:: Data shown ::

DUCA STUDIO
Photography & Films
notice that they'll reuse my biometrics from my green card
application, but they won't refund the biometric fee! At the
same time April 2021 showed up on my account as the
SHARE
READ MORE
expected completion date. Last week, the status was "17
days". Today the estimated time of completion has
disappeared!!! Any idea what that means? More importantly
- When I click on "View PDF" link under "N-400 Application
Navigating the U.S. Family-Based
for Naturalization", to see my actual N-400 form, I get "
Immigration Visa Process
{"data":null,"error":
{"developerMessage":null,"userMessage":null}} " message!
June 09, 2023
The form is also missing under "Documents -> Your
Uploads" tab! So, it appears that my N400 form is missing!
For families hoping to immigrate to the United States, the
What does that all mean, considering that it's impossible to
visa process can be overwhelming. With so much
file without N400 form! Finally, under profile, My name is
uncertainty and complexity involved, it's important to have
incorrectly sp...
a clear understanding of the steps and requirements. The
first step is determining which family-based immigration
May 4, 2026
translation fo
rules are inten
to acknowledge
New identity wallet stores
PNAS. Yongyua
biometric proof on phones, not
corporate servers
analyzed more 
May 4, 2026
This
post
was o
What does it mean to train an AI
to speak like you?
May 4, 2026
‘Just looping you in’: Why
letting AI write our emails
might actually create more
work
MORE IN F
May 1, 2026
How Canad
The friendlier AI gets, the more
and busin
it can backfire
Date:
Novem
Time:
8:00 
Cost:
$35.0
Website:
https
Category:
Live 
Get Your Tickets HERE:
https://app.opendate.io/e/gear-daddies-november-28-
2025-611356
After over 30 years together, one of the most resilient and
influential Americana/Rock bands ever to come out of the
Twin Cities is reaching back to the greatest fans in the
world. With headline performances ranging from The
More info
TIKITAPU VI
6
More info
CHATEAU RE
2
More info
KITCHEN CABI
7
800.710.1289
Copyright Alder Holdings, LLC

:::

Exercise description » Down to the final line, the data above must be copied exactly.

Output of the task »
DUCA STUDIO
Photography & Films
notice that they'll reuse my biometrics from my green card
application, but they won't refund the biometric fee! At the
same time April 2021 showed up on my account as the
SHARE
READ MORE
expected completion date. Last week, the status was "17
days". Today the estimated time of completion has
disappeared!!! Any idea what that means? More importantly
- When I click on "View PDF" link under "N-400 Application
Navigating the U.S. Family-Based
for Naturalization", to see my actual N-400 form, I get "
Immigration Visa Process
{"data":null,"error":
{"developerMessage":null,"userMessage":null}} " message!
June 09, 2023
The form is also missing under "Documents -> Your
Uploads" tab! So, it appears that my N400 form is missing!
For families hoping to immigrate to the United States, the
What does that all mean, considering that it's impossible to
visa process can be overwhelming. With so much
file without N400 form! Finally, under profile, My name is
uncertainty and complexity involved, it's important to have
incorrectly sp...
a clear understanding of the steps and requirements. The
first step is determining which family-based immigration
May 4, 2026
translation fo
rules are inten
to acknowledge
New identity wallet stores
PNAS. Yongyua
biometric proof on phones, not
corporate servers
analyzed more 
May 4, 2026
This
post
was o
What does it mean to train an AI
to speak like you?
May 4, 2026
‘Just looping you in’: Why
letting AI write our emails
might actually create more
work
MORE IN F
May 1, 2026
How Canad
The friendlier AI gets, the more
and busin
it can backfire
Date:
Novem
Time:
8:00 
Cost:
$35.0
Website:
https
Category:
Live 
Get Your Tickets HERE:
https://app.opendate.io/e/gear-daddies-november-28-
2025-611356
After over 30 years together, one of the most resilient and
influential Americana/Rock bands ever to come out of the
Twin Cities is reaching back to the greatest fans in the
world. With headline performances ranging from The
More info
TIKITAPU VI
6
More info
CHATEAU RE
2
More info
KITCHEN CABI
7
800.710.1289
Copyright Alder Holdings, LLC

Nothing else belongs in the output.